PyPI version License

1-Diffractor

1-Diffractor is a high-performance library for word-level text perturbation leveraging Metric Differential Privacy. It maps text into 1D sorted embedding spaces to apply noise, ensuring privacy guarantees while maintaining semantic utility.

Key Features

  • Metric DP Implementation: Support for both Truncated Geometric and Truncated Exponential (TEM) mechanisms.
  • Automated Embedding Management: Automatically downloads and caches filtered embedding models (GloVe, Word2Vec, Numberbatch).
  • Parallel Processing: Uses optimized multiprocessing to perturb large batches of text quickly.
  • BYOE (Bring Your Own Embeddings): CLI tools to clean and integrate custom embedding files into 1-Diffractor.

Quickstart Guide

Installation

pip install dp-diffractor

Basic Usage

from diffractor import Diffractor, DiffractorConfig

# Configure the privacy mechanism
config = DiffractorConfig(
    method="geometric", 
    epsilon=1.0, 
    verbose=True
)

with Diffractor(config) as df:
    texts = ["Differential Privacy is really cool!", "Hello world."]
    perturbed = df.rewrite(texts)
    print(perturbed)

Optionally, you can also pass an epsilon directly to rewrite without having to instantiate the mechanism again.
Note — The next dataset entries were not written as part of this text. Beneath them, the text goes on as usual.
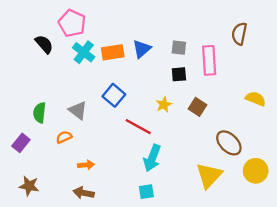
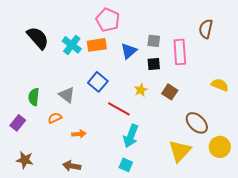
pink pentagon: (72, 23) -> (108, 20), moved
black semicircle: (44, 44) -> (38, 38), size x1.4
blue triangle: (142, 49) -> (129, 51), moved
orange arrow: (86, 165) -> (79, 134), moved
cyan square: (146, 192) -> (126, 165), turned 32

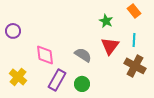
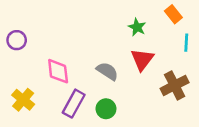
cyan line: (134, 40) -> (186, 43), moved
brown cross: (135, 66) -> (175, 85), turned 35

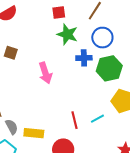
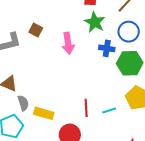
pink arrow: (45, 73) -> (68, 43), moved

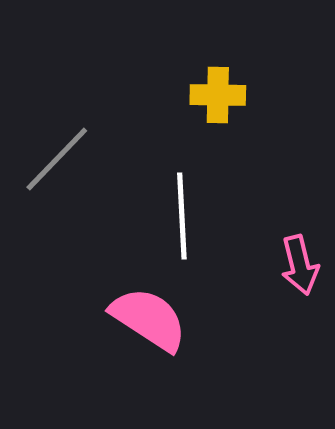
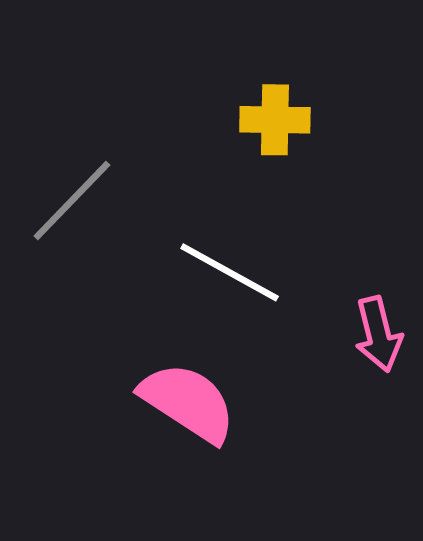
white line: (182, 216) -> (230, 272), turned -58

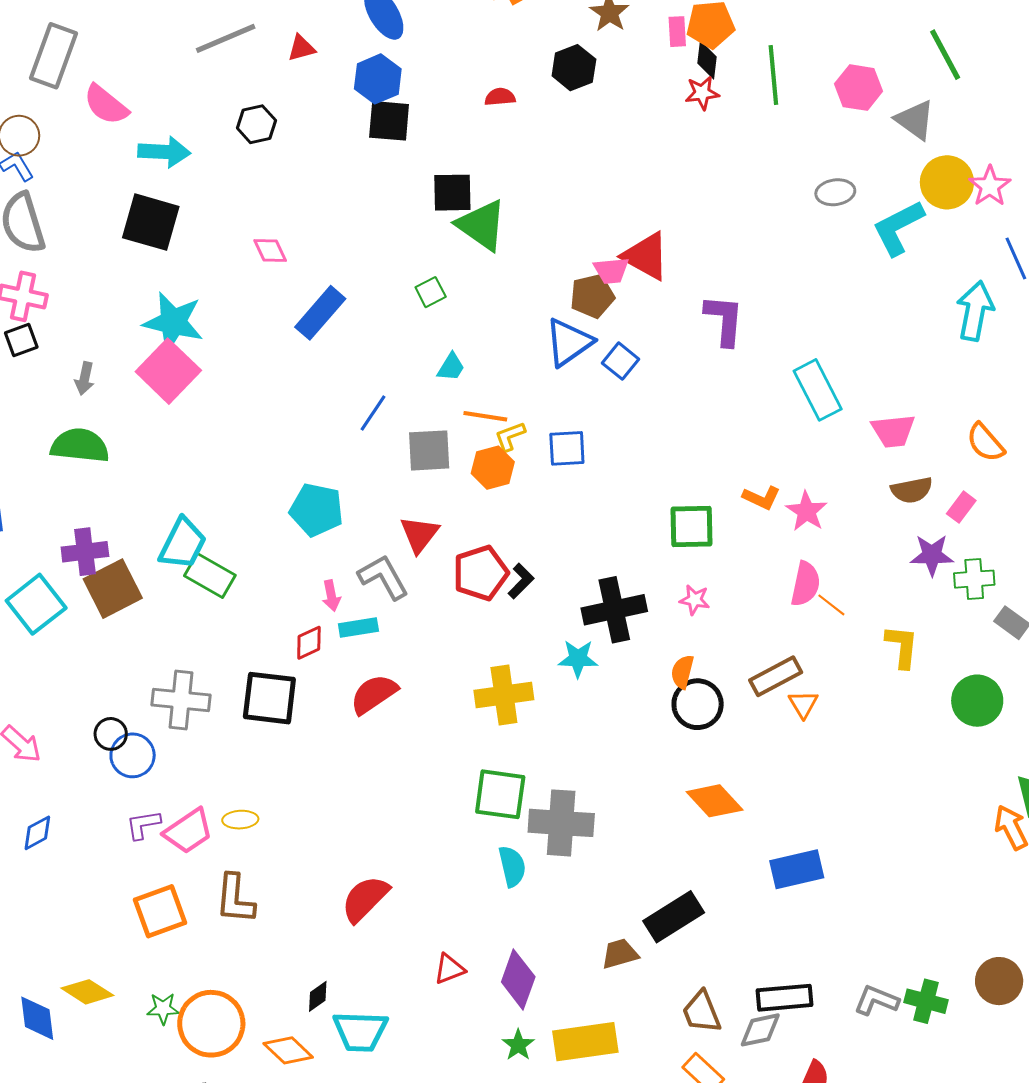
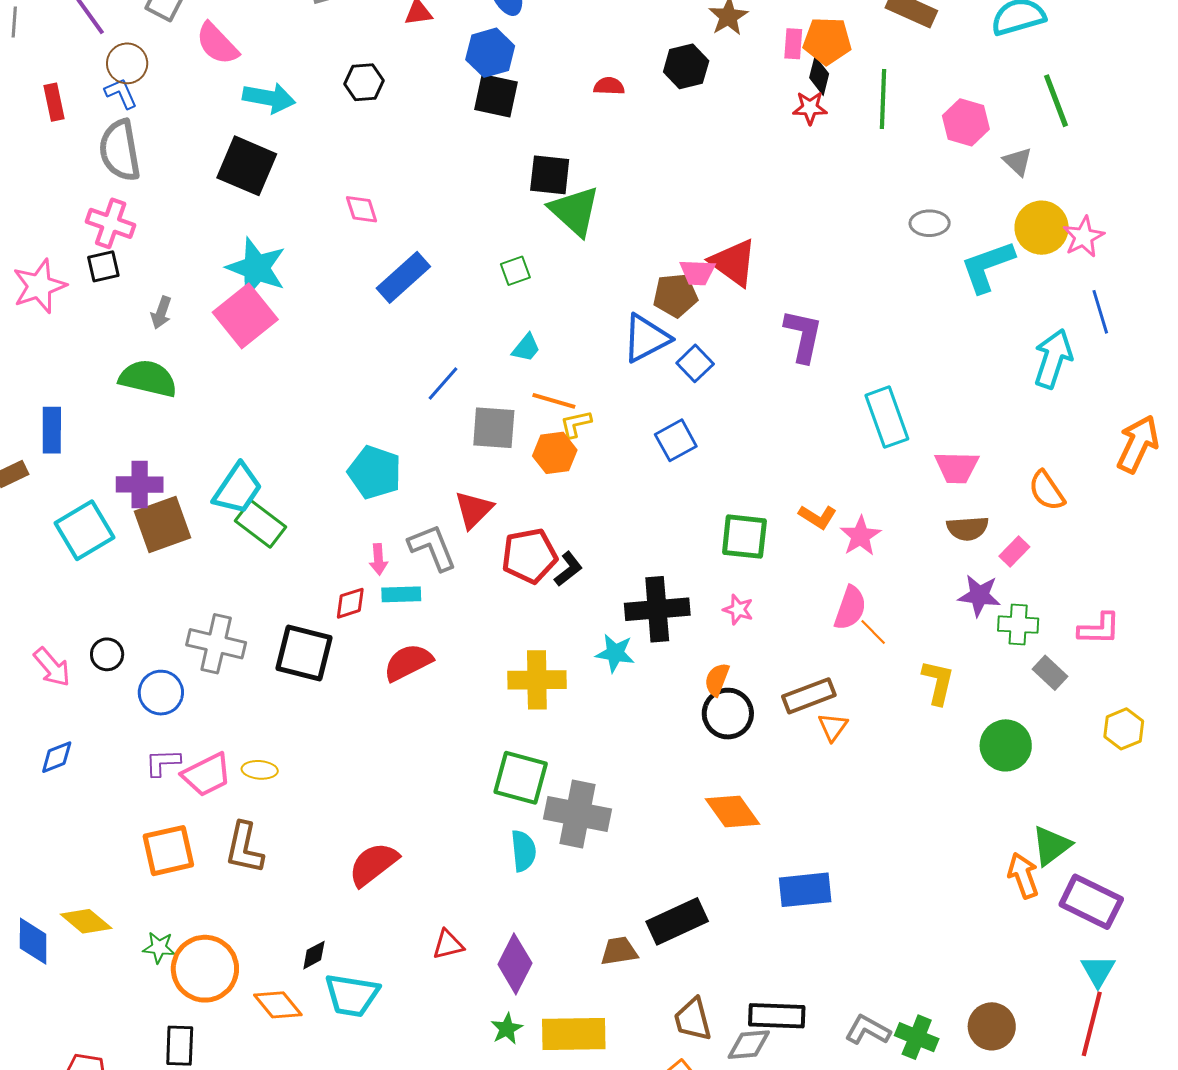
gray triangle: (915, 120) -> (1018, 162), size x0.7
blue square: (567, 448) -> (676, 440), moved, turned -33
black circle: (111, 734) -> (107, 654), moved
Additionally, you may pass a list of epsilon values, where the length of this list much match the token count of the text exactly, as per nltk.word_tokenize.

Note: due to the nature of the word embedding models, the input text must be all lowercase! We perform an extra check for this as well and convert the inputs to lowercase.

Advanced Configuration

The DiffractorConfig object allows you to customize the privatization parameters:

Parameter Default Description
method geometric The DP mechanism: geometric or TEM.
epsilon 1.0 Privacy budget (ε). Lower is more private.
gamma 5 Neighborhood radius for the TEM scoring function.
sensitivity 1.0 Sensitivity of the scoring function.
replace_stopwords False If False, keeps common stopwords unchanged.
verbose True Enables progress bars and status logging.
seed 42 Global seed for reproducible perturbations.

Managing Embeddings

1-Diffractor keeps a local cache (by default, ~/.cache/diffractor) to store embedding files.

Custom Embeddings (BYOE)

If you have your own embedding file, you must filter it against the internal vocabulary to ensure it works with the privatization mechanism:

# In your terminal
diffractor-clean path/to/my_vectors.txt

Then, use it during startup:

df = Diffractor(model_names=["my_vectors_filtered"])

Default Models

By default, 1-Diffractor fetches and uses the following embedding models:

  • conceptnet-numberbatch-19-08-300
  • glove-twitter-200
  • glove-wiki-gigaword-300
  • glove-commoncrawl-30
  • word2vec-google-news-300

Citation

If you find 1-Diffractor useful or make use of it in your research, please be sure to cite the original paper:

@inproceedings{10.1145/3643651.3659896,
author = {Meisenbacher, Stephen and Chevli, Maulik and Matthes, Florian},
title = {1-Diffractor: Efficient and Utility-Preserving Text Obfuscation Leveraging Word-Level Metric Differential Privacy},
year = {2024},
isbn = {9798400705564},
publisher = {Association for Computing Machinery},
address = {New York, NY, USA},
url = {https://doi.org/10.1145/3643651.3659896},
doi = {10.1145/3643651.3659896},
booktitle = {Proceedings of the 10th ACM International Workshop on Security and Privacy Analytics},
pages = {23–33},
numpages = {11},
keywords = {data privacy, differential privacy, natural language processing},
location = {Porto, Portugal},
series = {IWSPA '24}
}

Please also consider citing the hosted embedding files:

@dataset{meisenbacher_2026_19701515,
  author       = {Meisenbacher, Stephen},
  title        = {Filtered Embedding Files for 1-Diffractor},
  month        = apr,
  year         = 2026,
  publisher    = {Zenodo},
  doi          = {10.5281/zenodo.19701515},
  url          = {https://doi.org/10.5281/zenodo.19701515},
}

Project details


Download files

Download the file for your platform. If you're not sure which to choose, learn more about installing packages.

Source Distribution

dp_diffractor-0.2.1.tar.gz (148.6 kB view details)

Uploaded Source

Built Distribution

If you're not sure about the file name format, learn more about wheel file names.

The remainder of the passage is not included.